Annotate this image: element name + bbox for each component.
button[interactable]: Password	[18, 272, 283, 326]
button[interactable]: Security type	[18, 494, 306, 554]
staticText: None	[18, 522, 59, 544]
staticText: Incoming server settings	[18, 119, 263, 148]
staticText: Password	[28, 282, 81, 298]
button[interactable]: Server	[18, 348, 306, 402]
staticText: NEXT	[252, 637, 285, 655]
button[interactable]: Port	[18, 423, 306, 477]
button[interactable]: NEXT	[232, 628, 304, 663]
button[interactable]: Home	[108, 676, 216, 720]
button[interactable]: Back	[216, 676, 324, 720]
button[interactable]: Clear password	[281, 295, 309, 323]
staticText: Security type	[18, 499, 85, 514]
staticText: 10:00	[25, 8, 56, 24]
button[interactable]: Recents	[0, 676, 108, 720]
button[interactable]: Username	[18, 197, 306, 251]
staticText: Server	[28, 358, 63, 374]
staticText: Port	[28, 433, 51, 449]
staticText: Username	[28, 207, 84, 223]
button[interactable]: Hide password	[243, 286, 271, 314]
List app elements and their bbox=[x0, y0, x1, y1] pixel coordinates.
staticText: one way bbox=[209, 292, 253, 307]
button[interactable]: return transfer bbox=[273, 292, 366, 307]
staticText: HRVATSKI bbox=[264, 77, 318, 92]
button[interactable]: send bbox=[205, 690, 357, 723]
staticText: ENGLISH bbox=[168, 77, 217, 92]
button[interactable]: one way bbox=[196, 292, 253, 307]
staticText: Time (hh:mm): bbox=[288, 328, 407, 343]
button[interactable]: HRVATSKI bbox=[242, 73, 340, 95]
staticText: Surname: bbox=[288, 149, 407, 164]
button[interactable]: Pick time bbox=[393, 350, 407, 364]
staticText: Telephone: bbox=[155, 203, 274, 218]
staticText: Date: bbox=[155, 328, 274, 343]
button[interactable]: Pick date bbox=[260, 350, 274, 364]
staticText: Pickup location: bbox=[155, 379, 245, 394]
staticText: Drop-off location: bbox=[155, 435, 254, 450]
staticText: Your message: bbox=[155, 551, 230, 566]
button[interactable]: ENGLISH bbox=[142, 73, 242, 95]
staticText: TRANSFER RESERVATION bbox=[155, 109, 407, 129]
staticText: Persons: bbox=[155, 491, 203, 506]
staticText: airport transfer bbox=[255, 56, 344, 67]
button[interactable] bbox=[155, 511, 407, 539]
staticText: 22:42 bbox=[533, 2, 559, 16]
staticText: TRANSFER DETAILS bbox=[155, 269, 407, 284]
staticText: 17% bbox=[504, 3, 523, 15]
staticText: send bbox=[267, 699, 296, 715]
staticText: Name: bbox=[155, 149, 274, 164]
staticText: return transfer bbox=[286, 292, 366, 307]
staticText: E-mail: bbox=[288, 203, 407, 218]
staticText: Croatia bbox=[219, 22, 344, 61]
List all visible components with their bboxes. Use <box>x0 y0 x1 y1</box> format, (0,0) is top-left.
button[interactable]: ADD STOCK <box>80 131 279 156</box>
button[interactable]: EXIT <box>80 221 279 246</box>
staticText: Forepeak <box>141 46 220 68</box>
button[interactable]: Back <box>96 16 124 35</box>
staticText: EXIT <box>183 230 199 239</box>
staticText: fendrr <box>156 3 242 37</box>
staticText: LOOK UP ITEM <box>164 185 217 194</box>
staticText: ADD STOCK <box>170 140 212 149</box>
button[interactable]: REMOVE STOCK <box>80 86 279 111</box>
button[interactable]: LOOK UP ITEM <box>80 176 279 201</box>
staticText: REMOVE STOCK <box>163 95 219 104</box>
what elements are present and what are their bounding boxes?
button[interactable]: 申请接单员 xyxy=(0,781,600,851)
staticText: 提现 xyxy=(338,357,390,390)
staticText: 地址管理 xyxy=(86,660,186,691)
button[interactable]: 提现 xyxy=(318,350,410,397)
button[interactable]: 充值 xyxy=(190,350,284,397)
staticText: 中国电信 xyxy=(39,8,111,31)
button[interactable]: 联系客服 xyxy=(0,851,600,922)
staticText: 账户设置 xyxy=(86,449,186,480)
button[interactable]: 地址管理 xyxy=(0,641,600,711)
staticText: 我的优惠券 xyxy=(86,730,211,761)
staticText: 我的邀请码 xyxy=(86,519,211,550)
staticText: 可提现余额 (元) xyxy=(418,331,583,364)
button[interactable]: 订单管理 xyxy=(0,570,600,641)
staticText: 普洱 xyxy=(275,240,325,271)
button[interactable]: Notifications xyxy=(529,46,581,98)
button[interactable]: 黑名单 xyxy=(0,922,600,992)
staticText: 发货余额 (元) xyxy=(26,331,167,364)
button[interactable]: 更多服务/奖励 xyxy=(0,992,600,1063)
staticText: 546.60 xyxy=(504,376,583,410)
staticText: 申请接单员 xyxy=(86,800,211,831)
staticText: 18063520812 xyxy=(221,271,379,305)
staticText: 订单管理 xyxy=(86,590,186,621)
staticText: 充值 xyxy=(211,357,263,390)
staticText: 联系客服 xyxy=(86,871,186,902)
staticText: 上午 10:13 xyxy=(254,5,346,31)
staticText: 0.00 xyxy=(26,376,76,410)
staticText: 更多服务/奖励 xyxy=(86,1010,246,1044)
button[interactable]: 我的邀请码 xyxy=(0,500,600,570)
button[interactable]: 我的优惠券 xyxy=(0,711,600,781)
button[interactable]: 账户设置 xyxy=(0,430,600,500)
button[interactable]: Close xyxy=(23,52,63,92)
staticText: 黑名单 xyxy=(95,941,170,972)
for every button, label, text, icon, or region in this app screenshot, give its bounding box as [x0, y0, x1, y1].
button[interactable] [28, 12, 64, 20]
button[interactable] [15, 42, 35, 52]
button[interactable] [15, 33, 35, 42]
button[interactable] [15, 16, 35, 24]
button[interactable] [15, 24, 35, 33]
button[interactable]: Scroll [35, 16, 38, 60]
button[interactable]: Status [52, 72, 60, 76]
• • • • •
Problem to solve >> When you output the entries, keep every line exactly as it appears above.

Problem solution >>
Annotate this image: element name + bbox for each component.
button[interactable]: Password	[18, 272, 283, 326]
button[interactable]: Security type	[18, 494, 306, 554]
staticText: None	[18, 522, 59, 544]
staticText: Incoming server settings	[18, 119, 263, 148]
staticText: Password	[28, 282, 81, 298]
button[interactable]: Server	[18, 348, 306, 402]
staticText: NEXT	[252, 637, 285, 655]
button[interactable]: Port	[18, 423, 306, 477]
button[interactable]: NEXT	[232, 628, 304, 663]
button[interactable]: Home	[108, 676, 216, 720]
button[interactable]: Back	[216, 676, 324, 720]
button[interactable]: Clear password	[281, 295, 309, 323]
staticText: Security type	[18, 499, 85, 514]
staticText: 10:00	[25, 8, 56, 24]
button[interactable]: Recents	[0, 676, 108, 720]
button[interactable]: Username	[18, 197, 306, 251]
staticText: Server	[28, 358, 63, 374]
staticText: Port	[28, 433, 51, 449]
staticText: Username	[28, 207, 84, 223]
button[interactable]: Hide password	[243, 286, 271, 314]
List app elements and their bbox=[x0, y0, x1, y1] pixel coordinates.
staticText: one way bbox=[209, 292, 253, 307]
button[interactable]: return transfer bbox=[273, 292, 366, 307]
staticText: HRVATSKI bbox=[264, 77, 318, 92]
button[interactable]: send bbox=[205, 690, 357, 723]
staticText: ENGLISH bbox=[168, 77, 217, 92]
button[interactable]: one way bbox=[196, 292, 253, 307]
staticText: Time (hh:mm): bbox=[288, 328, 407, 343]
button[interactable]: HRVATSKI bbox=[242, 73, 340, 95]
staticText: Surname: bbox=[288, 149, 407, 164]
button[interactable]: Pick time bbox=[393, 350, 407, 364]
staticText: Telephone: bbox=[155, 203, 274, 218]
staticText: Date: bbox=[155, 328, 274, 343]
button[interactable]: Pick date bbox=[260, 350, 274, 364]
staticText: Pickup location: bbox=[155, 379, 245, 394]
staticText: Drop-off location: bbox=[155, 435, 254, 450]
staticText: Your message: bbox=[155, 551, 230, 566]
button[interactable]: ENGLISH bbox=[142, 73, 242, 95]
staticText: TRANSFER RESERVATION bbox=[155, 109, 407, 129]
staticText: Persons: bbox=[155, 491, 203, 506]
staticText: airport transfer bbox=[255, 56, 344, 67]
button[interactable] bbox=[155, 511, 407, 539]
staticText: 22:42 bbox=[533, 2, 559, 16]
staticText: TRANSFER DETAILS bbox=[155, 269, 407, 284]
staticText: 17% bbox=[504, 3, 523, 15]
staticText: send bbox=[267, 699, 296, 715]
staticText: Name: bbox=[155, 149, 274, 164]
staticText: return transfer bbox=[286, 292, 366, 307]
staticText: E-mail: bbox=[288, 203, 407, 218]
staticText: Croatia bbox=[219, 22, 344, 61]
List all visible components with their bboxes. Use <box>x0 y0 x1 y1</box> format, (0,0) is top-left.
button[interactable]: ADD STOCK <box>80 131 279 156</box>
button[interactable]: EXIT <box>80 221 279 246</box>
staticText: Forepeak <box>141 46 220 68</box>
button[interactable]: Back <box>96 16 124 35</box>
staticText: EXIT <box>183 230 199 239</box>
staticText: fendrr <box>156 3 242 37</box>
staticText: LOOK UP ITEM <box>164 185 217 194</box>
staticText: ADD STOCK <box>170 140 212 149</box>
button[interactable]: REMOVE STOCK <box>80 86 279 111</box>
button[interactable]: LOOK UP ITEM <box>80 176 279 201</box>
staticText: REMOVE STOCK <box>163 95 219 104</box>
what elements are present and what are their bounding boxes?
button[interactable]: 申请接单员 xyxy=(0,781,600,851)
staticText: 提现 xyxy=(338,357,390,390)
staticText: 地址管理 xyxy=(86,660,186,691)
button[interactable]: 提现 xyxy=(318,350,410,397)
button[interactable]: 充值 xyxy=(190,350,284,397)
staticText: 中国电信 xyxy=(39,8,111,31)
button[interactable]: 联系客服 xyxy=(0,851,600,922)
staticText: 账户设置 xyxy=(86,449,186,480)
button[interactable]: 地址管理 xyxy=(0,641,600,711)
staticText: 我的优惠券 xyxy=(86,730,211,761)
staticText: 我的邀请码 xyxy=(86,519,211,550)
staticText: 可提现余额 (元) xyxy=(418,331,583,364)
button[interactable]: 订单管理 xyxy=(0,570,600,641)
staticText: 普洱 xyxy=(275,240,325,271)
button[interactable]: Notifications xyxy=(529,46,581,98)
button[interactable]: 黑名单 xyxy=(0,922,600,992)
staticText: 发货余额 (元) xyxy=(26,331,167,364)
button[interactable]: 更多服务/奖励 xyxy=(0,992,600,1063)
staticText: 546.60 xyxy=(504,376,583,410)
staticText: 申请接单员 xyxy=(86,800,211,831)
staticText: 18063520812 xyxy=(221,271,379,305)
staticText: 订单管理 xyxy=(86,590,186,621)
staticText: 充值 xyxy=(211,357,263,390)
staticText: 联系客服 xyxy=(86,871,186,902)
staticText: 上午 10:13 xyxy=(254,5,346,31)
staticText: 0.00 xyxy=(26,376,76,410)
staticText: 更多服务/奖励 xyxy=(86,1010,246,1044)
button[interactable]: 我的邀请码 xyxy=(0,500,600,570)
button[interactable]: 我的优惠券 xyxy=(0,711,600,781)
button[interactable]: 账户设置 xyxy=(0,430,600,500)
button[interactable]: Close xyxy=(23,52,63,92)
staticText: 黑名单 xyxy=(95,941,170,972)
for every button, label, text, icon, or region in this app screenshot, give its bounding box as [x0, y0, x1, y1].
button[interactable] [28, 12, 64, 20]
button[interactable] [15, 42, 35, 52]
button[interactable] [15, 33, 35, 42]
button[interactable] [15, 16, 35, 24]
button[interactable] [15, 24, 35, 33]
button[interactable]: Scroll [35, 16, 38, 60]
button[interactable]: Status [52, 72, 60, 76]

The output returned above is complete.